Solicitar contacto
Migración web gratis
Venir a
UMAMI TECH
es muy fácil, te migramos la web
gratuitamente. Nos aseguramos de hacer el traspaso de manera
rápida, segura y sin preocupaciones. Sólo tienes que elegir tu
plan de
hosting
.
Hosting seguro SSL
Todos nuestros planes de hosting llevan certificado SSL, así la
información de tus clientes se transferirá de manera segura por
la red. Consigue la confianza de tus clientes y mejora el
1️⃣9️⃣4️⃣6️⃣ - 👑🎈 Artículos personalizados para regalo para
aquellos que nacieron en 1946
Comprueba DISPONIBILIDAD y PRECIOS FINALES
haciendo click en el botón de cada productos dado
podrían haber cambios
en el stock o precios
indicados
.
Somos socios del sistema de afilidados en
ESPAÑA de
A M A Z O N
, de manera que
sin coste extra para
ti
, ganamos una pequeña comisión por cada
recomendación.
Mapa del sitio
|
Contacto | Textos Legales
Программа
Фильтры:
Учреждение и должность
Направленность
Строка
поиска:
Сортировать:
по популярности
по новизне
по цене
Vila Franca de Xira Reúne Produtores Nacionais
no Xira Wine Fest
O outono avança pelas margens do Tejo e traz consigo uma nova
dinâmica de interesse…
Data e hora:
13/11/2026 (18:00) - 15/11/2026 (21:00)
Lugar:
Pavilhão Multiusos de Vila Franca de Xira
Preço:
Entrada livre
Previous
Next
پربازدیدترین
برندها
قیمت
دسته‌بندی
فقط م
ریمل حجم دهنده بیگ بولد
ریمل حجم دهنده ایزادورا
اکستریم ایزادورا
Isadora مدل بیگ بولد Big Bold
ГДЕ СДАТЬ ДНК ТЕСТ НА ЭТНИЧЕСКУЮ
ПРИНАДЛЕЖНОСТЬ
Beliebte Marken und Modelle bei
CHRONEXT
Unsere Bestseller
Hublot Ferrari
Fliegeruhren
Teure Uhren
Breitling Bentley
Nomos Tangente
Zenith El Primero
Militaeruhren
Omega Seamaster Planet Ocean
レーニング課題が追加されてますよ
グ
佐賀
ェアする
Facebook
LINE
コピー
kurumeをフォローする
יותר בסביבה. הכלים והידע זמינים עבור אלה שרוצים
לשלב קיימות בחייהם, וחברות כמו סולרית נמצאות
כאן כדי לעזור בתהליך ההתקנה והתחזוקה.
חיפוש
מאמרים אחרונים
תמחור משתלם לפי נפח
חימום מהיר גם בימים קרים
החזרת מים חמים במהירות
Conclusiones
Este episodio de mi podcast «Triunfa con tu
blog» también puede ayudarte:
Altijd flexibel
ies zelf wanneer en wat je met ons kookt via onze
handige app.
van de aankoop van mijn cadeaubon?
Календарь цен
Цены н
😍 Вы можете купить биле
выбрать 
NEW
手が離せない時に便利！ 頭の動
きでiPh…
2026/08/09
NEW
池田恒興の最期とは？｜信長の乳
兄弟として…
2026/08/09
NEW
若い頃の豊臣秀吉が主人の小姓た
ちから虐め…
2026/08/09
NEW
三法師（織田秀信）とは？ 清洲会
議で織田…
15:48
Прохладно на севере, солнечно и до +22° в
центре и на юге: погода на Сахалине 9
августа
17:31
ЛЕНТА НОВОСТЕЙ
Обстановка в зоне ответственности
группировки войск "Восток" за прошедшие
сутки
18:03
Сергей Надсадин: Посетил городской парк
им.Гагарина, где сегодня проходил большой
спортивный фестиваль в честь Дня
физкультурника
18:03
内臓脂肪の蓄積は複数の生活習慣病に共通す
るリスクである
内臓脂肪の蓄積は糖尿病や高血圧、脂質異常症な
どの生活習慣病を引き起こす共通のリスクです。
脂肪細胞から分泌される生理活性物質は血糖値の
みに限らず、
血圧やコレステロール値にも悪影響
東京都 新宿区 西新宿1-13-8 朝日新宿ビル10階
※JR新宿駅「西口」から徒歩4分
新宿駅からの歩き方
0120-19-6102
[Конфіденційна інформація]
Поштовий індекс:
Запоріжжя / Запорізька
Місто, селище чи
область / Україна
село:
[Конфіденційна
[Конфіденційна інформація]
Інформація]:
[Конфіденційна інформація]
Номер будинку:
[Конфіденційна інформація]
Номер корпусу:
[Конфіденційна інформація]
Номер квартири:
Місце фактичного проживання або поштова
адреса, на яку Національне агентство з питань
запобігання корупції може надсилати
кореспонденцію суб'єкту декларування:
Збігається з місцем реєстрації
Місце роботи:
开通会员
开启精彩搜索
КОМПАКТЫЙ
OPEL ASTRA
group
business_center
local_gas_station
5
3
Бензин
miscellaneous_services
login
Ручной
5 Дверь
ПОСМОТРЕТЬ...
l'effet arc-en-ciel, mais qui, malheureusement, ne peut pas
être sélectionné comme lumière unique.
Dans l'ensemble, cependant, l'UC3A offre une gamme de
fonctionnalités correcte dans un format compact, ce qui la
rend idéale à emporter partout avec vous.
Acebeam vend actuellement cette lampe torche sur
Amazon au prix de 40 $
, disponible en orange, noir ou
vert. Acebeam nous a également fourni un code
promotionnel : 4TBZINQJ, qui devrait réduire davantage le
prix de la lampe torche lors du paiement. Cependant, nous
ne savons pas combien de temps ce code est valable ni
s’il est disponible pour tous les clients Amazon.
▬▬▬▬▬▬▬▬▬▬
Copy out the listing above, line by line and exactly, from its first line to the line holding "Hosting seguro SSL", inclusive.

_FINAL ANSWER_
Solicitar contacto
Migración web gratis
Venir a
UMAMI TECH
es muy fácil, te migramos la web
gratuitamente. Nos aseguramos de hacer el traspaso de manera
rápida, segura y sin preocupaciones. Sólo tienes que elegir tu
plan de
hosting
.
Hosting seguro SSL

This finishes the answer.